Every credential reset. Every session killed. The network scanned again from the inside. And still the attacker was there, watching. Not because the defender had missed a malware sample, and not because a stolen password had not been rotated fast enough. The reason was simpler and more uncomfortable: the software that was supposed to check those credentials was no longer the software defenders thought it was. It had been swapped out years before, and the replacements were quietly logging in the operator who had put them there.
That is the picture that incident-response firm Sygnia has now published of a compromise it observed inside the Linux authentication stack of one organization. Researchers found that a China-linked group Sygnia tracks as Velvet Ant replaced core login components on the target's systems with backdoored versions, then sat inside the environment for years, surviving every standard containment cycle defenders are trained to run, as reported in The Hacker News.
The mechanism is what makes the case unusual. The attackers did not drop new malware and they did not need an exploit. They performed in-place replacements of the trusted login binaries themselves: the Pluggable Authentication Modules (PAM), the Linux component that decides who is allowed to sign in, and OpenSSH, the standard encrypted-login tool on most Linux servers. Once those binaries were backdoored, every username and password typed at a console, terminal, or SSH session flowed through attacker-controlled code. The login screen behaved exactly as a defender would expect. The verifier behind it was no longer on the operator's side.
Sygnia's write-up, summarized by The Hacker News, describes nine distinct backdoored PAM variants in the affected environment. Some accepted a secret password that would silently authenticate anyone who knew it, regardless of whether the account existed. Others did not change behavior visibly at all. They simply recorded the real usernames and passwords being typed and handed them to the attacker, then handed the user a normal session as if nothing had happened. The same approach was used against the OpenSSH components that handle authentication, capturing credentials at the moment a user proved who they were.
That is the part that breaks the standard containment playbook. Resetting passwords, killing active sessions, scanning for known malware, rotating keys: each of these assumes the login stack is honest. If the PAM module is recording the new password as it is set, the reset is captured. If the SSH component is logging in the operator, killing the session ends the defender's investigation, not the attacker's access. The attack lives inside the verifier, so the verifier's own work is now the threat.
Earliest traces Sygnia identified go back to 2016, putting dwell time at close to a decade before the team was called in. The final target was an air-gapped network, the kind of segment that is supposed to be insulated from the public internet by the absence of any direct path. The attacker did not respect that boundary. They staged through internet-facing systems first, lived in those systems long enough to find a bridge into the air-gapped segment, and used that bridge to carry the same login-binary swap across. The air gap, in other words, was a network property. It was not a property of the software the air-gapped network was running.
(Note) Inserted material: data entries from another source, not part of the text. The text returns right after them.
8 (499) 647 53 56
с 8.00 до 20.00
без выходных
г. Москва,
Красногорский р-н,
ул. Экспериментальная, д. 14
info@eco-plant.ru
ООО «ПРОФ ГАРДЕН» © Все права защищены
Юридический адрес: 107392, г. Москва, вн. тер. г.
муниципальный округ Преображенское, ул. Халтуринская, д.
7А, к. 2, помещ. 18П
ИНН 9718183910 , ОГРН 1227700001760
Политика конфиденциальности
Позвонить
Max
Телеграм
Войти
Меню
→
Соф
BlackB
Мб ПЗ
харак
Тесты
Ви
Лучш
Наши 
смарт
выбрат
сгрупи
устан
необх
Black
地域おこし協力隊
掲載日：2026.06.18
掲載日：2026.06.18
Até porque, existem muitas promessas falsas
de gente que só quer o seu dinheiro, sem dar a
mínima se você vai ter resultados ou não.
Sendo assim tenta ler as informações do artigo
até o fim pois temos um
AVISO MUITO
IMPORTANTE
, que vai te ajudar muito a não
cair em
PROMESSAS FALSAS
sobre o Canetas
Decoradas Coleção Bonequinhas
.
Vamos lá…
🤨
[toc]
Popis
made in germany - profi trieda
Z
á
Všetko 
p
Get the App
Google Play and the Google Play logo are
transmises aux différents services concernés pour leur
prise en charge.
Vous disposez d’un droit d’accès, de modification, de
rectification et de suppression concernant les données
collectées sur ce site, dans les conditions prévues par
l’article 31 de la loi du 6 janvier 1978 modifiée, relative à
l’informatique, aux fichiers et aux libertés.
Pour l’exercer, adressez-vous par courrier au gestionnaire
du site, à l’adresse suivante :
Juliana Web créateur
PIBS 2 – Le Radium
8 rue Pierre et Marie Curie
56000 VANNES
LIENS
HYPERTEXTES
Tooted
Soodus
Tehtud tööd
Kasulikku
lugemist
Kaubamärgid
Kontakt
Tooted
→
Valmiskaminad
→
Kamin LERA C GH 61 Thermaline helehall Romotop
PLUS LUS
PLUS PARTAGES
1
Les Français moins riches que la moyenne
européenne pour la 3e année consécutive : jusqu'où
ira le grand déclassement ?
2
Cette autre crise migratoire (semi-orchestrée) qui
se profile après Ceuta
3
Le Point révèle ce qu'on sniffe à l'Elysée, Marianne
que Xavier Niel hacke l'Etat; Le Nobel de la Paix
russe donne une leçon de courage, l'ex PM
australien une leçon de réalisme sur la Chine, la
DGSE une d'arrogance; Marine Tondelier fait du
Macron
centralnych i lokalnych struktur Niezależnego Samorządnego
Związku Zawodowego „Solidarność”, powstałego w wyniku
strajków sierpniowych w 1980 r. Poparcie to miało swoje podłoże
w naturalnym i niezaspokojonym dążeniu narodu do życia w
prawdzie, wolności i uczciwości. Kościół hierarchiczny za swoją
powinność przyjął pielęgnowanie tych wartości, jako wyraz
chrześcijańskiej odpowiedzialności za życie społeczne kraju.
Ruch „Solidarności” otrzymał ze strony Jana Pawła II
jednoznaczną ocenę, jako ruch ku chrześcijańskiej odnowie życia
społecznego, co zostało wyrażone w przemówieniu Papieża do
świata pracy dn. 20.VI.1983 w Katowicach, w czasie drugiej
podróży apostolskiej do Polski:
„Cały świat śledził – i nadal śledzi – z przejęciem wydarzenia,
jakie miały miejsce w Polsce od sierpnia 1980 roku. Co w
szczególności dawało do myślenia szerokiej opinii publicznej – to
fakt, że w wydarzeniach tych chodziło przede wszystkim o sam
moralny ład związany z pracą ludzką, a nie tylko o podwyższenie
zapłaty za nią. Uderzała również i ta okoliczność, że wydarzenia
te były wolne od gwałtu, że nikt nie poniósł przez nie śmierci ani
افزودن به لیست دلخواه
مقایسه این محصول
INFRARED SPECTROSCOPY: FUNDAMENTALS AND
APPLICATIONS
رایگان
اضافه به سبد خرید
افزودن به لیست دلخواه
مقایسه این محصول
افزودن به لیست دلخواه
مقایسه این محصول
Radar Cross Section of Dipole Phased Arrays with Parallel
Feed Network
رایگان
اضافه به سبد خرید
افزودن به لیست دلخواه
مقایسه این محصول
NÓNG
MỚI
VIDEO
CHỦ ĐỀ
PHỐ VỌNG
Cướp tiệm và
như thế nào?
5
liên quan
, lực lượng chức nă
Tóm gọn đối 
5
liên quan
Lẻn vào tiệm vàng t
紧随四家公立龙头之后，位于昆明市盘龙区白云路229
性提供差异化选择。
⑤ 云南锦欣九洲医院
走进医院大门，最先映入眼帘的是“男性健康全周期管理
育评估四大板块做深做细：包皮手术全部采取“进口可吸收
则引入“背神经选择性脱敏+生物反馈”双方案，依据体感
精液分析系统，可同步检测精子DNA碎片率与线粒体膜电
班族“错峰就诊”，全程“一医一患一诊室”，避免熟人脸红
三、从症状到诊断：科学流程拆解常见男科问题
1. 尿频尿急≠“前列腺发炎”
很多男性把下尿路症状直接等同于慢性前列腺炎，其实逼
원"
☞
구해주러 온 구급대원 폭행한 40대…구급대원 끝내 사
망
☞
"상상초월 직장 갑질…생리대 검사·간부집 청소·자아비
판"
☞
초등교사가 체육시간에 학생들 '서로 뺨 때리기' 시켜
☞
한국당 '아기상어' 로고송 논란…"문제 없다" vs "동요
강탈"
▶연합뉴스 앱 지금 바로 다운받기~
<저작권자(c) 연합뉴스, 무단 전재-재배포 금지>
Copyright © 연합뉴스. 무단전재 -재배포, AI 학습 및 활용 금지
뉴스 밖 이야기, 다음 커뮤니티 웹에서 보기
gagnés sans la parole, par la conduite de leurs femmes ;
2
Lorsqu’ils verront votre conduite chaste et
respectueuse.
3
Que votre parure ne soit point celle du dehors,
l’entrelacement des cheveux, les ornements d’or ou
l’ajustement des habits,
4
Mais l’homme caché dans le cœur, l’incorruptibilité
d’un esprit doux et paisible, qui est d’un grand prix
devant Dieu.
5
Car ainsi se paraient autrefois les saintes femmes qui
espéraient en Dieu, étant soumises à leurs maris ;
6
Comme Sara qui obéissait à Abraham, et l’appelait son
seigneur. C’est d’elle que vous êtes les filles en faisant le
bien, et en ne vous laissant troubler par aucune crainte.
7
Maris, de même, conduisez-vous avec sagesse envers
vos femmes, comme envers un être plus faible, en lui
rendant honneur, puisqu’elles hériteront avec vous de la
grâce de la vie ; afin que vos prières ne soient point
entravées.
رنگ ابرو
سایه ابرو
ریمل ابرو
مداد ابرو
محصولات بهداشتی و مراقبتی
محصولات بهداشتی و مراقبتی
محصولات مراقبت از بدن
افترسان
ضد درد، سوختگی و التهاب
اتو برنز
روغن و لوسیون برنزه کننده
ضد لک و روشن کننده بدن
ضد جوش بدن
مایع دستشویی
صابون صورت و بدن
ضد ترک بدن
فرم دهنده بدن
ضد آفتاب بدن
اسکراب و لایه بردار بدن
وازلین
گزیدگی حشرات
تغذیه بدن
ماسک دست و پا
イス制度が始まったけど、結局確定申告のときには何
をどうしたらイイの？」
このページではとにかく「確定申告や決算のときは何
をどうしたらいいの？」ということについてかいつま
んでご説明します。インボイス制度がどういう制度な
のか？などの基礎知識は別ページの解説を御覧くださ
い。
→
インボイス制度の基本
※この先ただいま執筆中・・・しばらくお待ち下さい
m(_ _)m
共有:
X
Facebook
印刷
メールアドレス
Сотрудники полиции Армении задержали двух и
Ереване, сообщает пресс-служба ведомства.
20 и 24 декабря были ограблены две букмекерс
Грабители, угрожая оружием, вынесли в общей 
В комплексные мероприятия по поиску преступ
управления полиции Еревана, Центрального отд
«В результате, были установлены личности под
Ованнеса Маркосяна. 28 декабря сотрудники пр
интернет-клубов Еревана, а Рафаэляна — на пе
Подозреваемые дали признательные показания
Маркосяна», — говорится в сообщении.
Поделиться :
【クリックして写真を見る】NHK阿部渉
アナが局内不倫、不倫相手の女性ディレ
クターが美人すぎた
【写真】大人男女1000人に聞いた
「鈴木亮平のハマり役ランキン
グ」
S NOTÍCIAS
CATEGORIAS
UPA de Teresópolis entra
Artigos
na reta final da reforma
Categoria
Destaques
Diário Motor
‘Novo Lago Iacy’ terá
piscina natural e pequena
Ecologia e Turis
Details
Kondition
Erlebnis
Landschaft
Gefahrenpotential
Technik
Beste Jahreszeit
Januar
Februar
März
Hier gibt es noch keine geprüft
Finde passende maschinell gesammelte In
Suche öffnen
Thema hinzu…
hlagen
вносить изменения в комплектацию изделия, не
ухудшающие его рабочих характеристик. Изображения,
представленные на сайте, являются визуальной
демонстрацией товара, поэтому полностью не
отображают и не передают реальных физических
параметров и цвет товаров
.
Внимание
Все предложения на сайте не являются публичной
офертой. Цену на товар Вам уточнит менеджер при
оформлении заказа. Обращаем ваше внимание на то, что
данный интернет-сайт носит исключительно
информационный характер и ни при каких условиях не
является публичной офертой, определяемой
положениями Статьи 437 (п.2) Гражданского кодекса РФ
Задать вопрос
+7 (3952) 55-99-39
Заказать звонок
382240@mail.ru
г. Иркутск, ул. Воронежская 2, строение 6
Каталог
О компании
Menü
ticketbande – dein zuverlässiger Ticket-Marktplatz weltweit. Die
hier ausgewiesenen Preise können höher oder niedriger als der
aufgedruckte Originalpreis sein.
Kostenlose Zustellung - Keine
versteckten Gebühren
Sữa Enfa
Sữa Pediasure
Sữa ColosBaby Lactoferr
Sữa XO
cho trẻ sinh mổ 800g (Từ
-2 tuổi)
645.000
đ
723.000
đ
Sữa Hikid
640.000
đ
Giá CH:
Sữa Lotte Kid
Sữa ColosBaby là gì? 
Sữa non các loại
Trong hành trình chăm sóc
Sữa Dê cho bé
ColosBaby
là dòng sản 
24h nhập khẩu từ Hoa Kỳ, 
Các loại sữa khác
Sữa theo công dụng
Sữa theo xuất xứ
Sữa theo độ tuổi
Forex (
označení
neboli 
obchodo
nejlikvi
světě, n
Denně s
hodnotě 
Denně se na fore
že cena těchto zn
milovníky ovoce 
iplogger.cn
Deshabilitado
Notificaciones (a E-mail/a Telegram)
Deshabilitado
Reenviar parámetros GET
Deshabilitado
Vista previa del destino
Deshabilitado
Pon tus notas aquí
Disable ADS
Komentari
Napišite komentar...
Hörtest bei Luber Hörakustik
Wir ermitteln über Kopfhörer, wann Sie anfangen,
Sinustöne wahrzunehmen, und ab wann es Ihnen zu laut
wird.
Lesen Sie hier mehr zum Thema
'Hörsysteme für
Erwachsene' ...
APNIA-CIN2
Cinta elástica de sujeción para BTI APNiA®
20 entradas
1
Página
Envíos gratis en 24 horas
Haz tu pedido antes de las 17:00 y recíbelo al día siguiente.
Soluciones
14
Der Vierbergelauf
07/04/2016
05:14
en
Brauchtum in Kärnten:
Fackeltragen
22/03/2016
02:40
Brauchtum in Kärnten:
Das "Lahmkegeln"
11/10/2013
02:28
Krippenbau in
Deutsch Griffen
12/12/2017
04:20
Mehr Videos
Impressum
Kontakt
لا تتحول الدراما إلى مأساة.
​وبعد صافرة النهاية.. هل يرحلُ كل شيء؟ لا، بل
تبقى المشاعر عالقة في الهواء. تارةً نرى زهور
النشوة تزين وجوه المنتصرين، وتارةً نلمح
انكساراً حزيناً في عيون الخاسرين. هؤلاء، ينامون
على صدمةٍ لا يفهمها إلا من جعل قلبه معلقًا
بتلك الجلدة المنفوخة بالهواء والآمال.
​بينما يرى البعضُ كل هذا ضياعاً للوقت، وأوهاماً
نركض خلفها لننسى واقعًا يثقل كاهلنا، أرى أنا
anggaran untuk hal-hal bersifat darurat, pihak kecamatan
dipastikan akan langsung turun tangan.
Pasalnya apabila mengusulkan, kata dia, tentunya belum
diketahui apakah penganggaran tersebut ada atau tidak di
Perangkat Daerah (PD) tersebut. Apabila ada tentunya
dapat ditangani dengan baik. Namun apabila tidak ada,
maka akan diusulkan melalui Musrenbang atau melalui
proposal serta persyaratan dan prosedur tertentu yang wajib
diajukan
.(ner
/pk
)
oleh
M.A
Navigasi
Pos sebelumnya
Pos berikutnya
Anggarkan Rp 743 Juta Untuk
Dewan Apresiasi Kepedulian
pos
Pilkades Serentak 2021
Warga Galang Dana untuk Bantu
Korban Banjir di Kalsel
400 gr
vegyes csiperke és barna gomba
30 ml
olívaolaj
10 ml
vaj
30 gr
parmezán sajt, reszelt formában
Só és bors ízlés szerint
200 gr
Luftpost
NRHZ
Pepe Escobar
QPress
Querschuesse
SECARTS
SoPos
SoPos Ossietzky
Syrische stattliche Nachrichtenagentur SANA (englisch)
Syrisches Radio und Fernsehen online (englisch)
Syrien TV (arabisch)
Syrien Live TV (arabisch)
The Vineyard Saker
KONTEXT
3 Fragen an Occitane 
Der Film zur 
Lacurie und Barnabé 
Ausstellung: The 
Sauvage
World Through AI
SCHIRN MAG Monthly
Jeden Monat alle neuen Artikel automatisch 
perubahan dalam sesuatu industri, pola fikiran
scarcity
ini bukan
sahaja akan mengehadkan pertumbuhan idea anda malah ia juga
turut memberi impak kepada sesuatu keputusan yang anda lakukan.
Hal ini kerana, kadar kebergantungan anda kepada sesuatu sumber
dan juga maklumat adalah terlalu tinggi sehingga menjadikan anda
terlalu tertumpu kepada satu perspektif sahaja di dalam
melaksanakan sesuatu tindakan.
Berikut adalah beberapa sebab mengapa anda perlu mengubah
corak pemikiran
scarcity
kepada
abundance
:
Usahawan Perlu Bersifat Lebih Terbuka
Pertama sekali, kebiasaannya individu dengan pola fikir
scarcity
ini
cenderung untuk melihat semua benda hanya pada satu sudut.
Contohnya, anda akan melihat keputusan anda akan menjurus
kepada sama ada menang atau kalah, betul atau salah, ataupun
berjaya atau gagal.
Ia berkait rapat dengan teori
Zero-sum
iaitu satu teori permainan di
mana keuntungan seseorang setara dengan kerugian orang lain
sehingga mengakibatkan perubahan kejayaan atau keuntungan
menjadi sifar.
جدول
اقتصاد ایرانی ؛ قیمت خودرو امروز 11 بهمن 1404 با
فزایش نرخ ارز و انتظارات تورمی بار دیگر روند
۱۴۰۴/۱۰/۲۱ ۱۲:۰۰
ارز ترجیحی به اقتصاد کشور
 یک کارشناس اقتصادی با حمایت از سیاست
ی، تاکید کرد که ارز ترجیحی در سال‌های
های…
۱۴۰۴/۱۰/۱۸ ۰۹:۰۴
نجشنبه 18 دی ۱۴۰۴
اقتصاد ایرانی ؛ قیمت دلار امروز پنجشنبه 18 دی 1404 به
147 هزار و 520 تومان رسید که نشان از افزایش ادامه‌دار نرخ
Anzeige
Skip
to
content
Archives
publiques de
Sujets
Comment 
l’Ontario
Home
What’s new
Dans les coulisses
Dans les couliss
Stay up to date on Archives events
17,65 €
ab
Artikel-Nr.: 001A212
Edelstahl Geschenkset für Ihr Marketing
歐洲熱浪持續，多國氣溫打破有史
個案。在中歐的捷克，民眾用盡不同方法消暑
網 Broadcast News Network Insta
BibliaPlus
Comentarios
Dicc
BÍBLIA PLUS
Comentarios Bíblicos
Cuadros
The case fits a pattern Sygnia has tracked against the same actor. Earlier reporting from the firm has tied Velvet Ant to the repurposing of F5 BIG-IP load balancers, internet-exposed network appliances, as command-and-control infrastructure, and to exploitation of a specific previously patched flaw, CVE-2024-20399, in Cisco's NX-OS switch software, the operating system on Cisco's data-center switches. The through-line is the same: durable, boring trust anchors, login software, load balancers, and switch operating systems, that nobody is treating as software at all.
That framing is the part worth taking seriously. "Login stack" sounds like a piece of infrastructure to be installed once and trusted, the way a door lock is installed once and trusted. The decade-long PAM case is a reminder that the door lock is software, and software can be replaced. The defensive response is to act as if it has been. That means integrity verification of the authentication binaries themselves, not just of the endpoints they sit on. It means monitoring PAM and OpenSSH files for unauthorized changes the way organizations already watch for changes to other system files. It means treating login software, switch operating systems, and load-balancer appliances as untrusted by default, on the assumption that they are exactly the kind of boring, well-positioned place an operator can live for years.
There is a temptation to read the China-linked label and treat the campaign as a geopolitical problem, or to read the decade of dwell time and treat it as a story about inevitability. Neither framing is the one the research supports. The specific failure here is contained: the assumption that the credential checker is clean. That is a fixable assumption. Once a security team integrity-verifies the auth stack, watches the login binaries, and stops trusting the boring pieces by default, the verifier stops being a comfortable place to hide. The next operator who tries it will be operating on borrowed time, not a decade of it.